Data records:
************

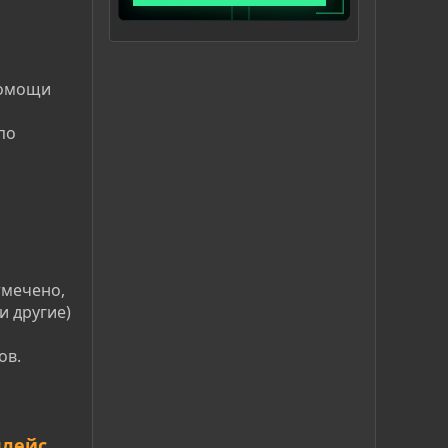
помощи
по
тмечено,
и другие)
ов.
плейс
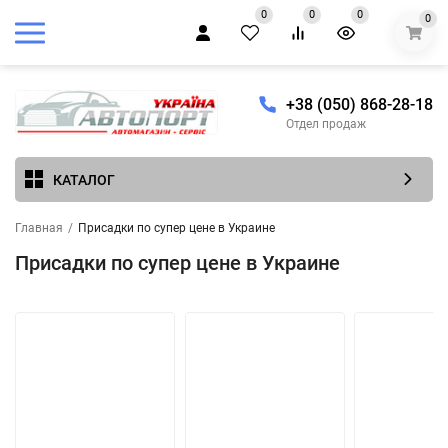
0
0
0
0
+38 (050) 868-28-18
Отдел продаж
КАТАЛОГ
Главная
/
Присадки по супер цене в Украине
Присадки по супер цене в Украине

************

▸ DESCRIPTION OF THE TASK
The data must come back word for word, with every picture removed.

▸ RESPONSE
помощи
по
тмечено,
и другие)
ов.
плейс
0
0
0
0
+38 (050) 868-28-18
Отдел продаж
КАТАЛОГ
Главная
/
Присадки по супер цене в Украине
Присадки по супер цене в Украине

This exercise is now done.